C’est précisément cette puissance que Imagine Que Ton Ame Ecoute, le nouveau spectacle de Karim Thlibi spécial Festival Carthage 2025, célèbre. Une véritable invitation à se perdre et s’envoler là où le musique peut t’emporter. Un appel à vivre ce que des notes nerveuses, nostalgiques, nonchalantes, bohèmes ou énergiques peuvent réveiller en toi.

La musique proposée dans ce spectacle possède la particularité d’être personnelle; elle parle seulement à celui qui l’écoute. Difficile de trouver deux interprétations identiques d’une même sensation musicale.

Sous la houlette du maestro Mohamed Bouslama, l’Orchestre Symphonique Tunisien et le Chœur du Théâtre de l’Opéra de Tunis ont donné toute leur puissance à cette fresque musicale. Ils étaient rejoints par un panel de solistes et musiciens d’exception : le violoniste virtuose Zied Zouari, le joueur de gasba Hssin Ben Miloud, le guitariste Hedi Fahem, le percussionniste Hamdi Jammoussi et plein d’autres.
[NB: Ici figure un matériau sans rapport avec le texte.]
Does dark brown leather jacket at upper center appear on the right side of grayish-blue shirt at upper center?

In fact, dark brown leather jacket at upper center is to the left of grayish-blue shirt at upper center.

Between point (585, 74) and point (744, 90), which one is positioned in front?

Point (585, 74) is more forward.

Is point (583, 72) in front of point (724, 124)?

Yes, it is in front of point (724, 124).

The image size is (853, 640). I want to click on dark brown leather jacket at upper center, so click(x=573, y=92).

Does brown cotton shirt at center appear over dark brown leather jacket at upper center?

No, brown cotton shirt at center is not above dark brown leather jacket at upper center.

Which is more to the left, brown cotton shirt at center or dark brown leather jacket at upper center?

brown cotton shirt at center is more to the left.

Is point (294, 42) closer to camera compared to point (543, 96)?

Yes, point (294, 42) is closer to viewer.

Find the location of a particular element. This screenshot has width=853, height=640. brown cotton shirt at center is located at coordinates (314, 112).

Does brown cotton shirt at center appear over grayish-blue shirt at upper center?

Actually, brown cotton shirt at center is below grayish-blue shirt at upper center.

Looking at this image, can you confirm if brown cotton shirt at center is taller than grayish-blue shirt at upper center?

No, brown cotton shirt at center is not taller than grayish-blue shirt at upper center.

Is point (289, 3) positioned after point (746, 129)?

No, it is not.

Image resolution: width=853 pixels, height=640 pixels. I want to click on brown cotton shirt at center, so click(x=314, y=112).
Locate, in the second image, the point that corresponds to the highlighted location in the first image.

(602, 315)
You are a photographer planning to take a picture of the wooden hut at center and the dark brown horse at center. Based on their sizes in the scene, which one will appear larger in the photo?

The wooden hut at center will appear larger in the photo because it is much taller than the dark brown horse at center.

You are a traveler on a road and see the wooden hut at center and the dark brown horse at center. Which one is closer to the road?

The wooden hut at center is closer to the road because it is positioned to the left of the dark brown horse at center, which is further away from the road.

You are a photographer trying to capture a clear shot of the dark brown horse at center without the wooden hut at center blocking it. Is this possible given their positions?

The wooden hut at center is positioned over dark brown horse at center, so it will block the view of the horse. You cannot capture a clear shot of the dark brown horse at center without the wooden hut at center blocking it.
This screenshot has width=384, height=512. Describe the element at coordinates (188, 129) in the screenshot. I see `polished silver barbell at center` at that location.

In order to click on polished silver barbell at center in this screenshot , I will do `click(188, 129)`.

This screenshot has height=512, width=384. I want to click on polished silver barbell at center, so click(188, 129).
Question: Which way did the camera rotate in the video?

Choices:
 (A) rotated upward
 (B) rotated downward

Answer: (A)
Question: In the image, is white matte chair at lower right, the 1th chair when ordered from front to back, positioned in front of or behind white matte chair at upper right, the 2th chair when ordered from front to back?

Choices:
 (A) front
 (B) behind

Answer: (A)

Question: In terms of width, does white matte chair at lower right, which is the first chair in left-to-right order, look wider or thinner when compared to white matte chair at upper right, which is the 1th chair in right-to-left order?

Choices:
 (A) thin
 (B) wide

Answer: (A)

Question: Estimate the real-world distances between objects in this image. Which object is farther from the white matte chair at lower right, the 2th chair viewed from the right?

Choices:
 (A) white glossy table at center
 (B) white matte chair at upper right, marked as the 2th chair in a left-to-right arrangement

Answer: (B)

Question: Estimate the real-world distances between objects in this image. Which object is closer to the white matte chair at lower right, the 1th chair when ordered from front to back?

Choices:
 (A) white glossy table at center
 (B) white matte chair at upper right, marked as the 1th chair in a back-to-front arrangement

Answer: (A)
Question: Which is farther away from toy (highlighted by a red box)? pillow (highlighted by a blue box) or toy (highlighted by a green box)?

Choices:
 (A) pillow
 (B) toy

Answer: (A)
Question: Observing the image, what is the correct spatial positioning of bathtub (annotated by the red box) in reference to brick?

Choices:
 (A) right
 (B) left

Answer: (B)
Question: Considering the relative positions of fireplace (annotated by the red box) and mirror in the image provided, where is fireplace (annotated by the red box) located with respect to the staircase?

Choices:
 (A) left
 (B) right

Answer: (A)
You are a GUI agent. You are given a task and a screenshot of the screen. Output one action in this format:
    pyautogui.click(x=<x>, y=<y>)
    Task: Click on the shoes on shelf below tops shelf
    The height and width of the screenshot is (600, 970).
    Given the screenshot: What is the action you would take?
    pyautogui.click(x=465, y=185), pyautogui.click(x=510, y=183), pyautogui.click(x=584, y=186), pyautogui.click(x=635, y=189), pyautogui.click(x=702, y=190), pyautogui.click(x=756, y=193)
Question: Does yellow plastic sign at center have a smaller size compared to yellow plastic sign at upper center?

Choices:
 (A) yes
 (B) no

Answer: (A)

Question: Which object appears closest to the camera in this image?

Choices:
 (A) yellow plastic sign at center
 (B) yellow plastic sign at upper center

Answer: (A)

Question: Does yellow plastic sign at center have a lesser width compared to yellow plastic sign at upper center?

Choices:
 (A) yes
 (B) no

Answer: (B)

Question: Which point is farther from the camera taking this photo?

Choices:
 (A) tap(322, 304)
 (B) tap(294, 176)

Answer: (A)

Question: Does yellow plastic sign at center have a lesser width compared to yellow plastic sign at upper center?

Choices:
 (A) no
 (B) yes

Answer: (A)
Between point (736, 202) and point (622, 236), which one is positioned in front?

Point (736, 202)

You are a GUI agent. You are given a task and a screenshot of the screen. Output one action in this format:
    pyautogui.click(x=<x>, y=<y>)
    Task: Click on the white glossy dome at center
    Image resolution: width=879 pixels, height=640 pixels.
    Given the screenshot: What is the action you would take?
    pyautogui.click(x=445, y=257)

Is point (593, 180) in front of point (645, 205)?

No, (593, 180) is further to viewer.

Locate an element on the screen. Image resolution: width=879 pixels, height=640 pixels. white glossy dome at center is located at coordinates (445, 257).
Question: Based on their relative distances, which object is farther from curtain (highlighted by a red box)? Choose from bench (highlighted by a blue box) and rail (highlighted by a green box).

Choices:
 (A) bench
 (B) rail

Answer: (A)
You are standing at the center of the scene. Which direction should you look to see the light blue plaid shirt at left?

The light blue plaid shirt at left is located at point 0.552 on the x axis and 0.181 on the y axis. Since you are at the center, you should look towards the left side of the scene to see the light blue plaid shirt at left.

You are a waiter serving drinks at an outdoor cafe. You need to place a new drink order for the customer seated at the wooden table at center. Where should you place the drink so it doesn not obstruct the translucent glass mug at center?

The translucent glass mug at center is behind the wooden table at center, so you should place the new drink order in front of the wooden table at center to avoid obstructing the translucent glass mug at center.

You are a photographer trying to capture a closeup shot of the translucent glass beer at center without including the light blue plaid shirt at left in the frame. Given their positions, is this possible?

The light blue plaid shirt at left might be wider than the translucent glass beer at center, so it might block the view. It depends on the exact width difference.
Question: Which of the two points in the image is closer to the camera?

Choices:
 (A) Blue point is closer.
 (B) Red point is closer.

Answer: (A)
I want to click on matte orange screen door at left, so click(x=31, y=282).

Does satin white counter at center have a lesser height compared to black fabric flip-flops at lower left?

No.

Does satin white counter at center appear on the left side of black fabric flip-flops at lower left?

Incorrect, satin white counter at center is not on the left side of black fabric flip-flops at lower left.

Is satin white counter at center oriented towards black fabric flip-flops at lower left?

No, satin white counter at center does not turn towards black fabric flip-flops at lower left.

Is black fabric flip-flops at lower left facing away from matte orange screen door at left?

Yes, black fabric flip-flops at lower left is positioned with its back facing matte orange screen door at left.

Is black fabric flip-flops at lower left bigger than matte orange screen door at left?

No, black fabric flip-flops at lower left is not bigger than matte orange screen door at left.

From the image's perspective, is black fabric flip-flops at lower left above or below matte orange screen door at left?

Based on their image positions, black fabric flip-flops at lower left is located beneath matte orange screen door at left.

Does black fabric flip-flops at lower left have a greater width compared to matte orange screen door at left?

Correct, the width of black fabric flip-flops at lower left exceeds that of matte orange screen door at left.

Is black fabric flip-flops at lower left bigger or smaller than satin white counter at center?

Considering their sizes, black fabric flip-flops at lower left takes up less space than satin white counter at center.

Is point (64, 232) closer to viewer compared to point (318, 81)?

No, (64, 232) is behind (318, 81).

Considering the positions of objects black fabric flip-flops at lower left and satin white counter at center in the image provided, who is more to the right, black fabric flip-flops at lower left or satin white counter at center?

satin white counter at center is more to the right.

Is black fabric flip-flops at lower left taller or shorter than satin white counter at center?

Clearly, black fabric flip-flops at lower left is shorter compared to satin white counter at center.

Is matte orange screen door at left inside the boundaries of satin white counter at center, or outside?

Etaient présents des chanteurs aux voix remarquables comme Mohamed Ali Chebil, la Palestinienne Nai Barghouti, Saber Radouani, Najwa Amor, Sirine Harabi, Nasreddine Chably et le bariton Bahaeddine Ben Fadhel.

Tous ensemble, ils ont traduit en musique de véritables tableaux de vie, chacun décrivant une condition humaine, un état d’esprit, une aspiration, un souvenir ou un moment particulier. Brièvement introduits par l’acteur Mohamed Mrad, à travers des phrases qu’on aurait aimé pouvoir lire sur l’écran, et comprendre pour mieux suivre l’enchainement de la soirée…

Les différents chapitres du spectacle furent agrémentés de danses aériennes interprétées par des chorégraphes qui s’accrochent à leurs rubans et s’adonnent à des prestations artistiques impressionnantes emmenant le public à interpréter librement les mouvements. On pouvait deviner des scènes de fuite, de recherche en passant par l’envol, jusqu’à l’éclosion.

Ce qui perturbe dans le spectacle Imagine c’est aussi le langage utilisé par les choristes et les chanteurs. Du latin, à ce qui s’assimile à du langage bédouin en passant par des vocalises puissants, et des performances vocales uniques, ce n’est qu’à la fin qu’on chante en arabe, en hommage à la Palestine.

En effet, cette nouvelle version du spectacle Imagine, concoctée spécialement pour Carthage, s’inspire toujours de l’œuvre de Mohsen Ben Nafissa Ghadan yawm al kiyama (Demain… Jour de la Résurrection), avec des éléments clés qui y sont toujours représentés, néanmoins des idées ont été privilégiées pour coïncider avec le thème du festival international de Carthage qui met à l’honneur la cause palestinienne.

Ainsi on a pu déceler dans les chapitres exposés les thèmes de l’exil, de la séparation, de la recherche de soi, d’un endroit où s’abriter, d’une escale, d’un nouveau monde, la fuite en avant…

On a pu deviner à travers des images floutées, qu’on abordait les histoires des immigrés qui se jetaient à l’eau en quête d’un avenir meilleur. Des histoires de femmes paysannes qui luttent quotidiennement dans des conditions infâmes.

Le clou du spectacle fut le passage dédié à la Palestine et à Gaza. Sur l’écran géant, on a vu franchement des immeubles qui s’effondraient, des enfants en souffrance, les malheurs du peuple opprimé, avant d’afficher en grand le drapeau palestinien.

Les chansons ne donnaient plus aucune liberté à l’interprétation. On entonnait par cœur  ‘Yamma mwili el hawa’, ‘3ala dal3ouna’, ‘Cheddou ba3adhkom’ ou encore ‘Zeman’… la voix palestinienne retentit haut et fort pour mettre en avant les douleurs et les luttes qui nous parlent et nous obsèdent.

Avec Imagine Karim Thlibi nous a emmené dans des mondes parallèles où les rêves et les cauchemars cohabitent avant de nous faire revenir sur terre et nous bouleverser avec ces images, ces plaintes, craintes et appels du peuple palestinien frère.

Plus qu’un spectacle, c’est une expérience immersive, une œuvre qui hantera pendant un bon moment, quiconque possédant encore une once d’humanité, rappelant que l’art peut être une arme de mémoire et de conscience.